Leibniz believed that space was an internal imaginative projection of


our own state as monads. However unfortunately for Leibniz he could not
answer questions on how two or more similar object could be located in
different places. For Kant this was not an issue. Space, Kant tries to show, is
what is outside our mind. If an object is not a product of our mind such as a
hallucination then it’s in space. Contrary to Leibniz’s notion on distinguishing
objects through their qualitative identity, objects are different because of their
location in space not because of any qualitative differences. What Kant
claims is that you’d have to be aware of the differences to undergo any
qualitative investigation. There is a similar argument that applies to time
however time is different in that it constituted inside me.

Kant then goes on to the second argument, which states that you can
have space without objects but you can’t have objects without space. He
asks the epistemic question of whether we can have space without objects
and then answers it with geometry. Geometry is an example of space without
objects. Objects however cannot be differentiated unless they are in space
and so we cannot have objects without space. From the previous two
arguments we can conclude that what makes space apriori is that it has to
exist for there to be anything outside us, and that we cannot have objects
without space. If space were not apriori then it would be empirical and
obtained from experience of outer objects. However any experience of outer
objects is impossible without the representation of space. So space must be
apriori.

After showing how space is apriori Kant goes on to explain how space
is a pure intuition.

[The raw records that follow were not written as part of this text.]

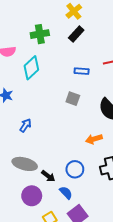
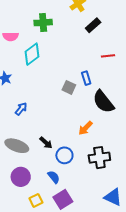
black rectangle: (76, 34) -> (93, 25), moved
blue rectangle: (82, 71) -> (86, 78), moved, turned 64
orange arrow: (94, 139) -> (85, 128), turned -35
black arrow: (48, 176) -> (46, 143), moved

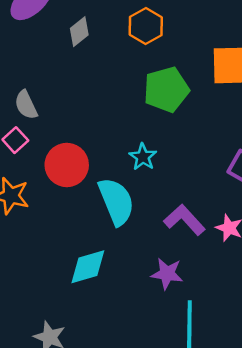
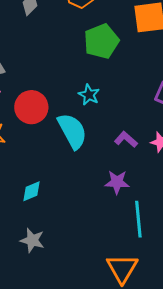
purple L-shape: (184, 220) -> (126, 139), size x0.7
cyan diamond: (88, 267) -> (32, 191), moved, size x0.7

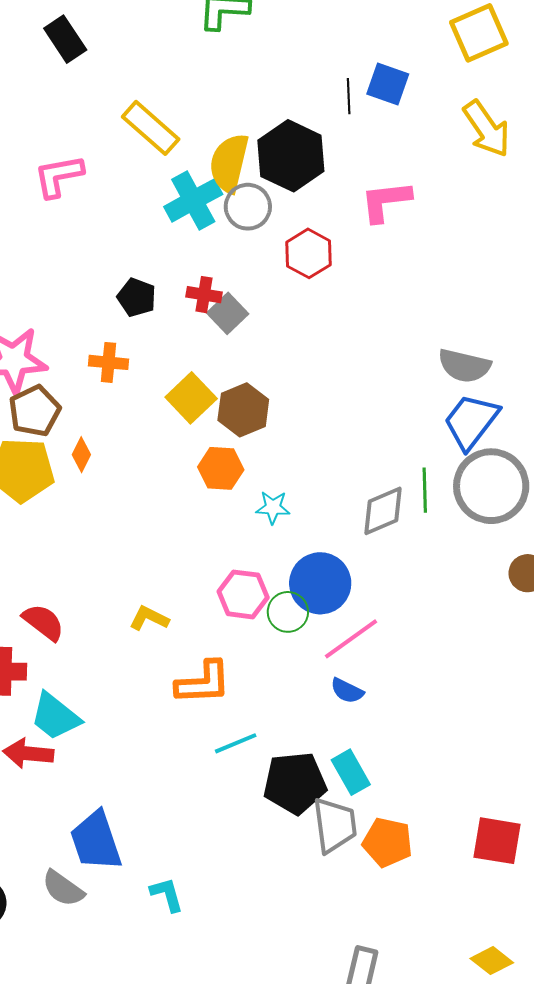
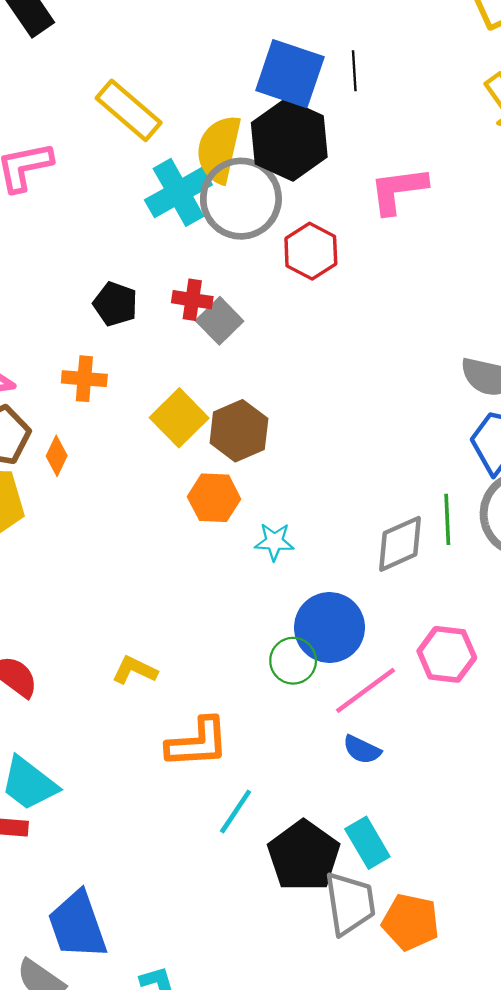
blue square: (388, 84) -> (290, 74), moved, size x1.4
gray circle: (248, 207) -> (241, 199), size x1.5
orange diamond: (81, 455) -> (57, 456), moved
pink hexagon: (243, 594) -> (447, 654), moved
cyan line: (236, 743) -> (236, 812), turned -33
black pentagon: (295, 783) -> (304, 856), turned -30

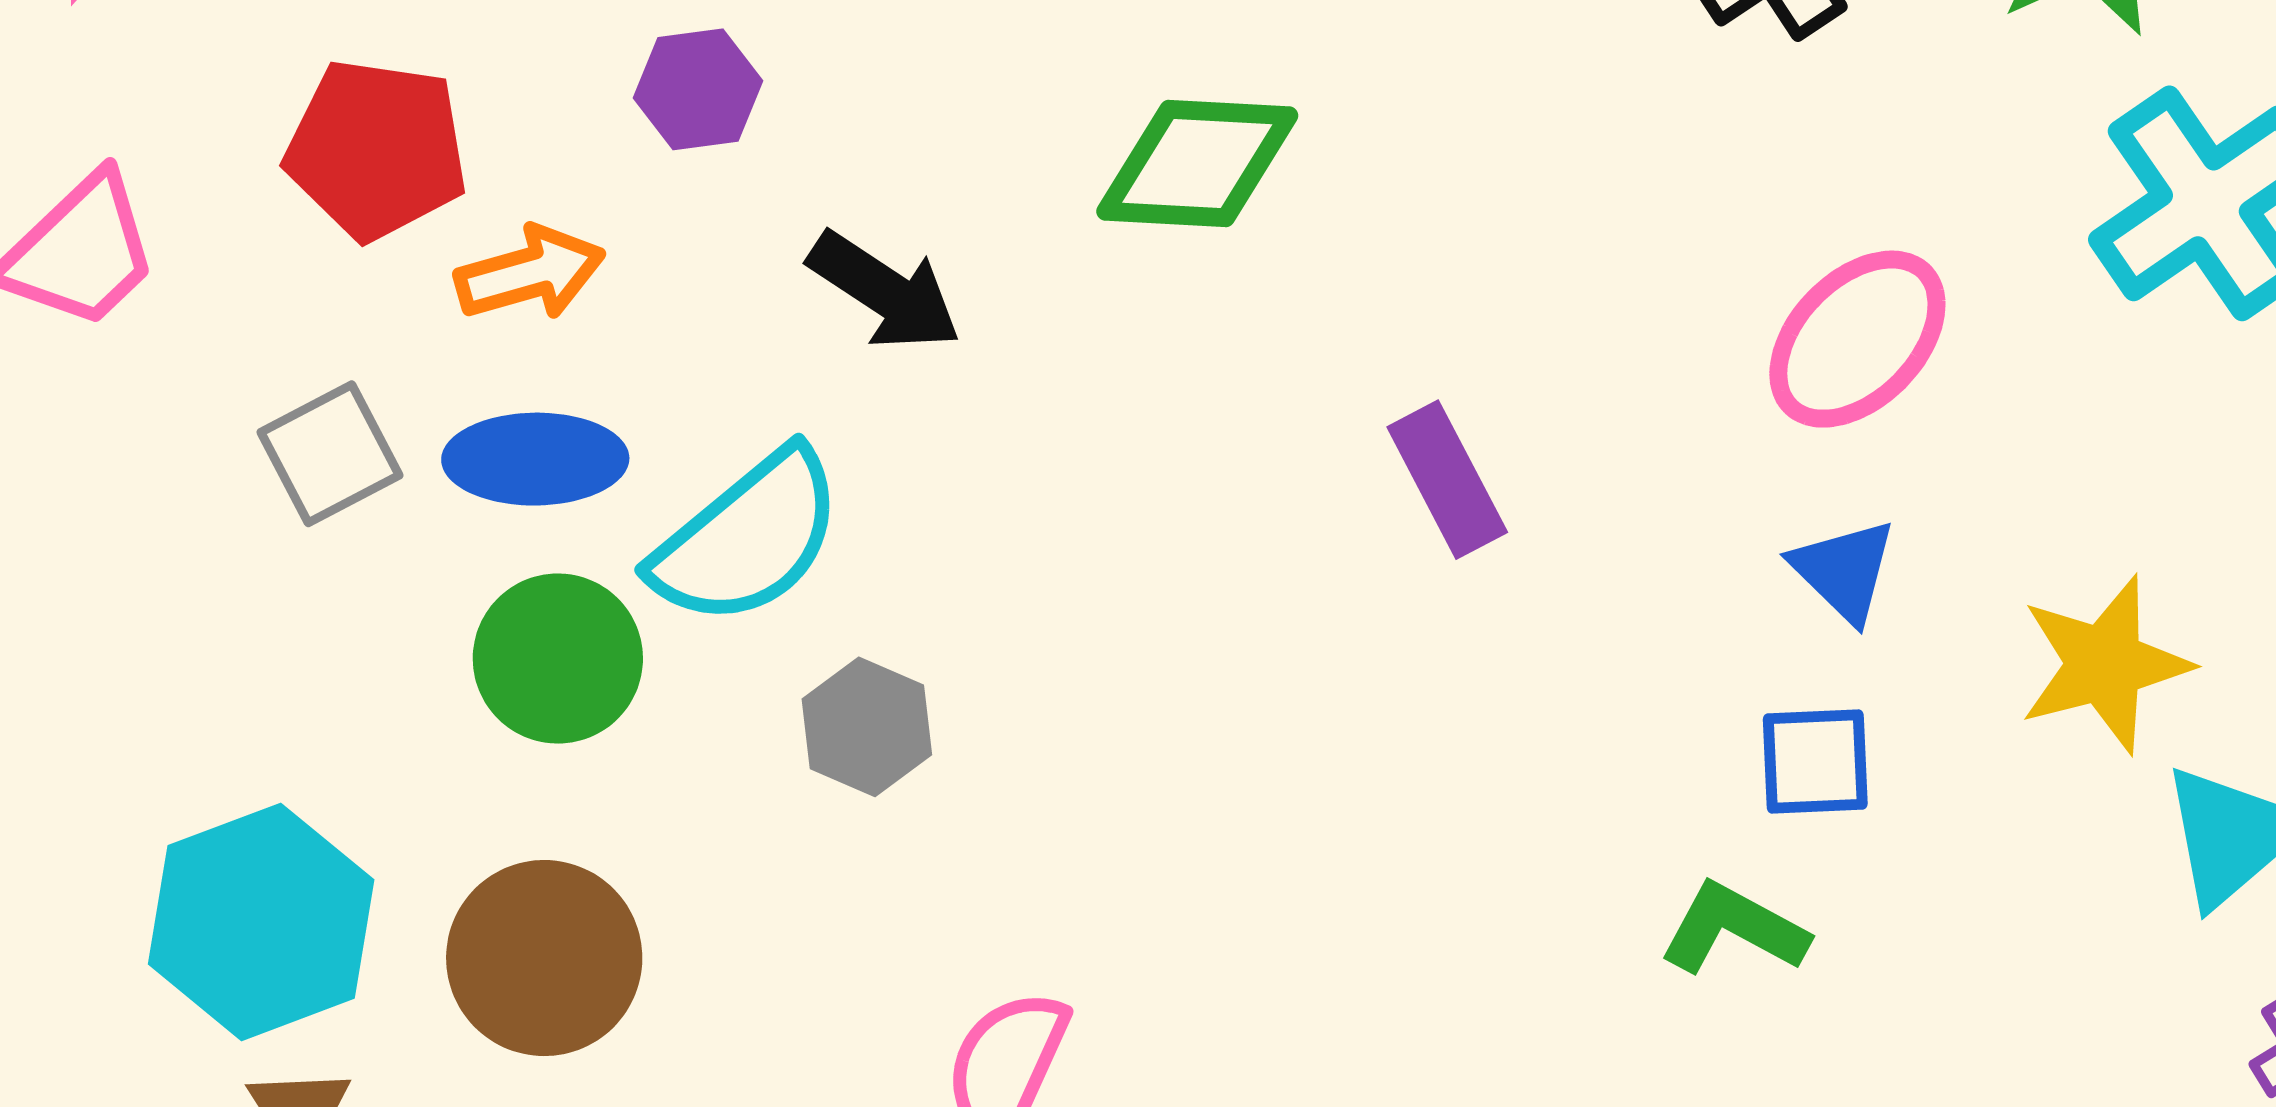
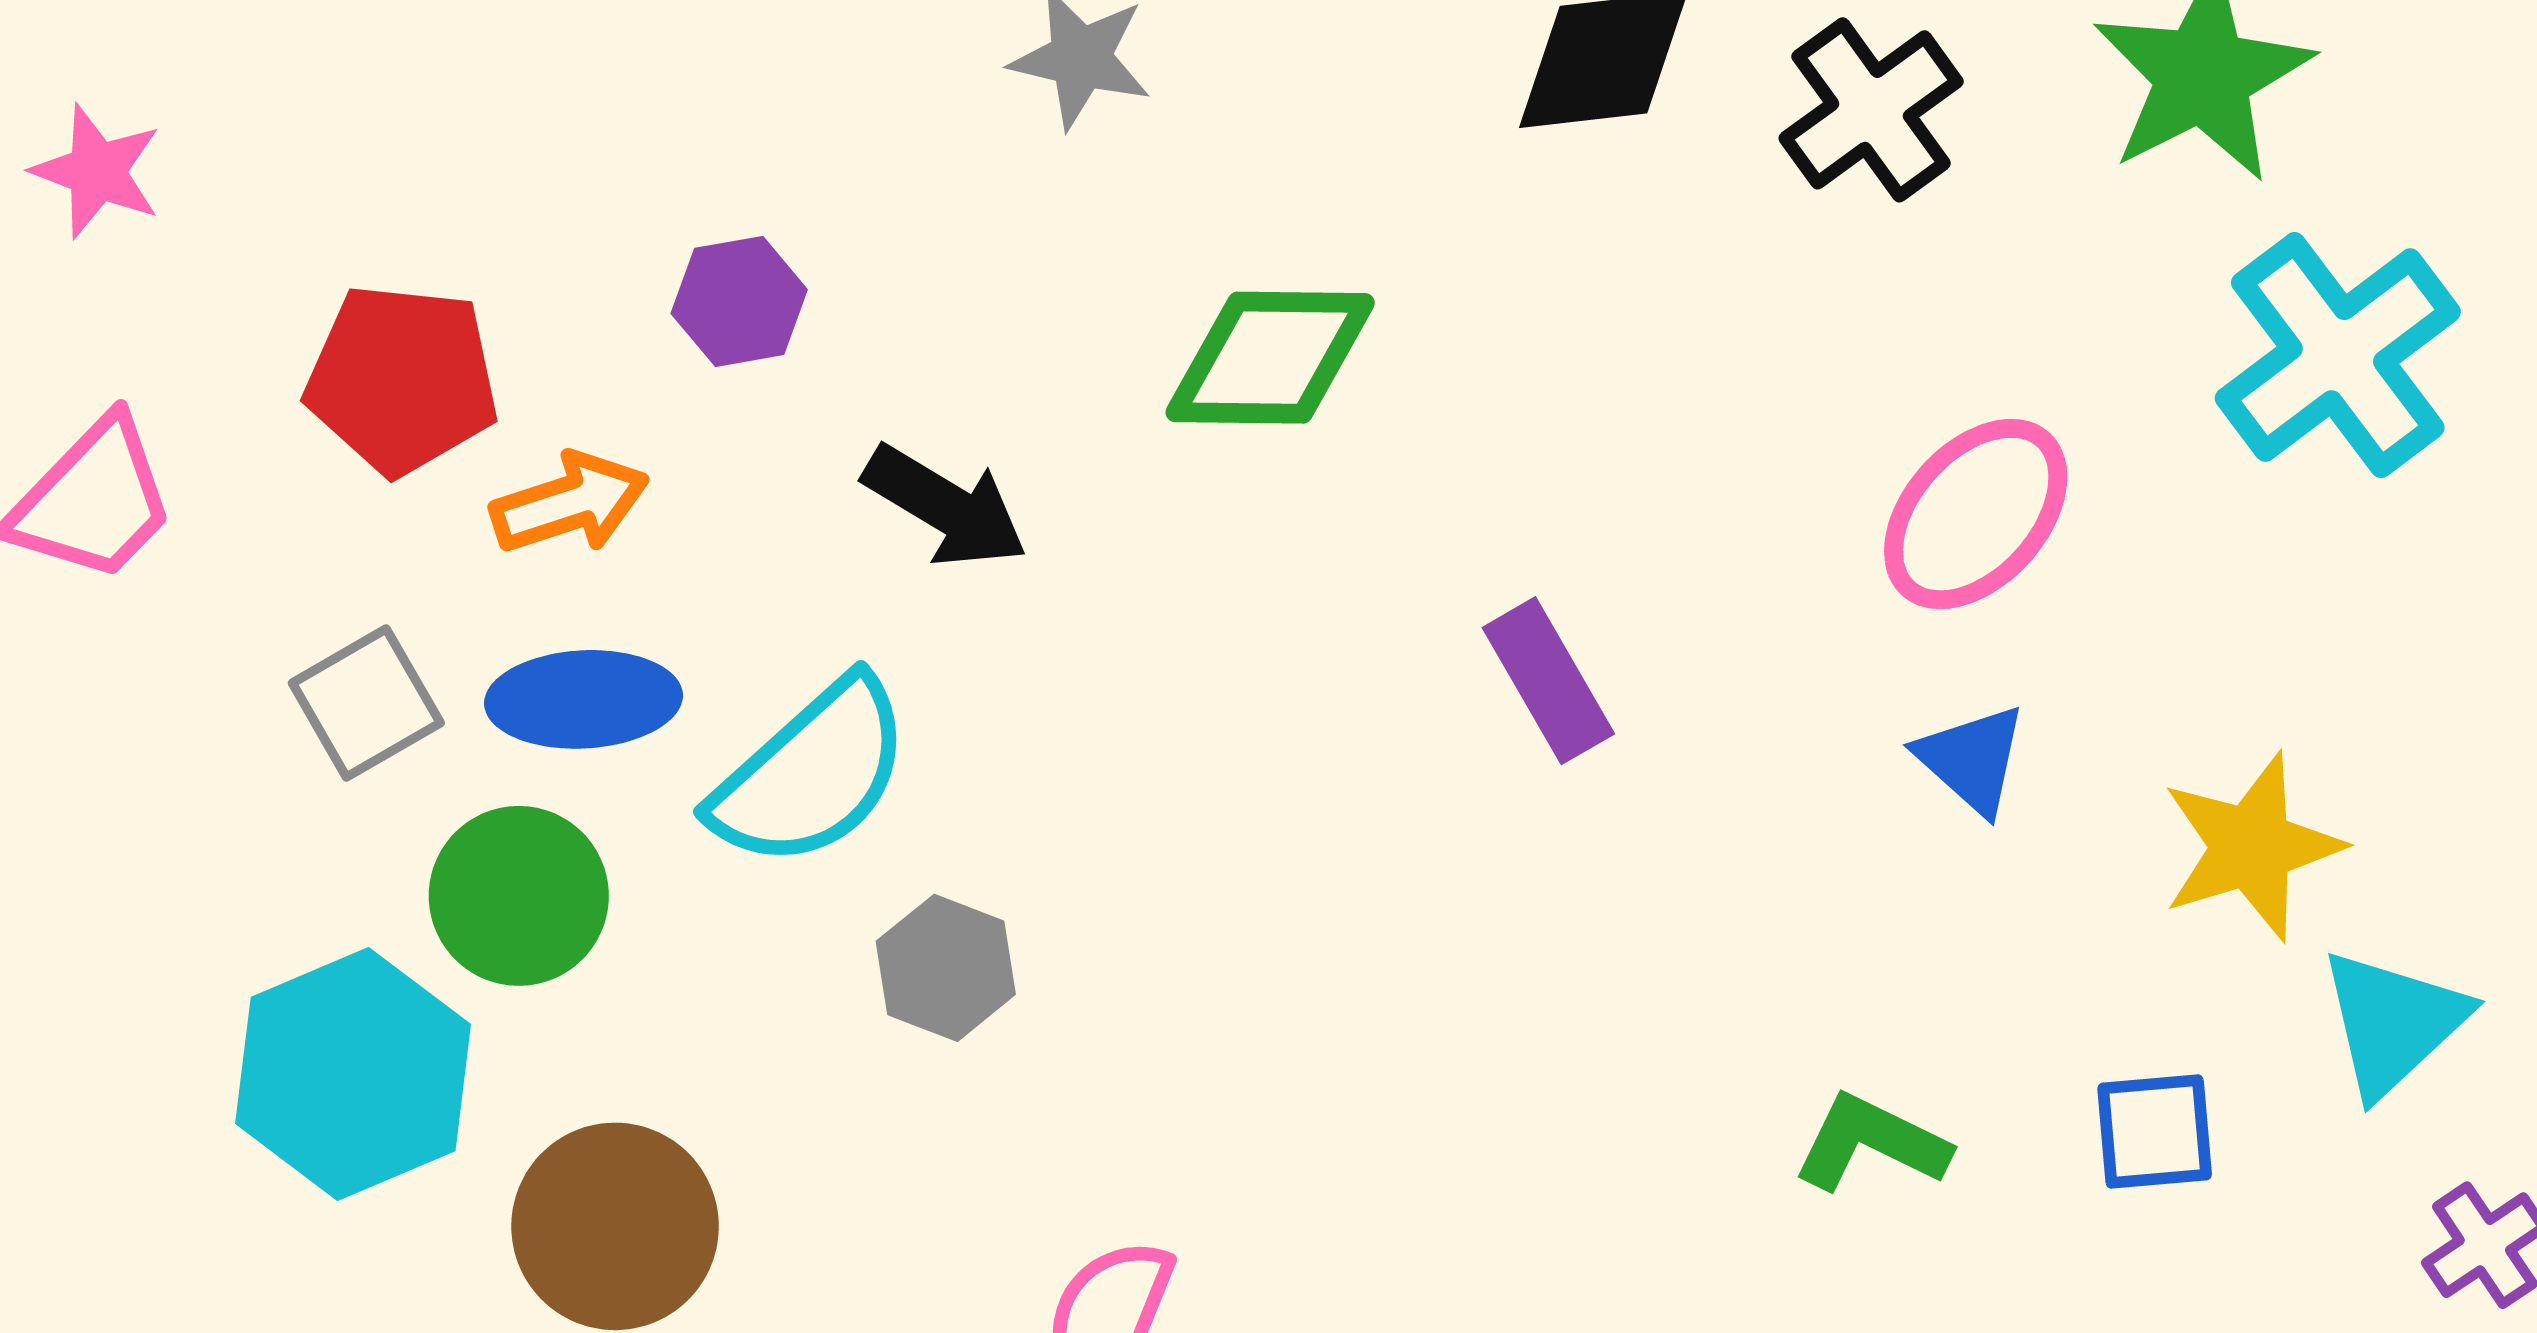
green circle: (558, 659) -> (519, 896), moved
blue square: (1815, 761) -> (2155, 1131), moved
cyan hexagon: (261, 922) -> (353, 1074), moved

This is where his criticism of Newton’s ideas on space as
God’s sensory apparatus begins. This lead to theological determinism and so
Kant wanted to change the question from the metaphysical questions to what
role does space play in our formation of knowledge. Kant does not deny that
we have a concept of space but what he is trying to say is that all our
concepts of space underlie our intuition of space. He asserts there is only
one space of which there may exist some diverse parts but essentially they
are all parts of one whole unique space. Through our intuition of this whole
space we locate a certain part in relation to another part. This is why space is
a pre-intuited. If we didn’t have this pre-awareness of space as a whole we
would not be able to consider its parts. Lastly Kant claims that space is
infinite and this is why I don’t have an idea of space. It’s infinitely divisible and
extended. The question becomes how can I intuit something that is infinite?

Space and time are forms of intuition and not objects of intuition (formal
intuition). So when we don’t intuit it as a whole object but rather as
“successive syntheses”. We can say that geometry is the act of turning forms
of intuition into formal intuition. But you can’t do geometry with concepts
alone. Geometry is a body of synthetic apriori truths. We cannot derive its
proofs from the axioms alone. So Geometry is contingent on our nature and if
the conditions of the possibility of our experience such as Space and time
were to change then geometry would change as well. This leads us to the
final point under discussion, which is that space and time are appearances
and not things in themselves. Space is transcendentally ideal. We cannot
detach it from the conditions of the possibility of knowledge and therefore it
belongs to appearances and not things in themselves. We cannot conceive of
things in themselves as existing in space and time because they are our own
contingent conditions of possibility and to do so would mean to examine
space and time empirically and not transcendentally.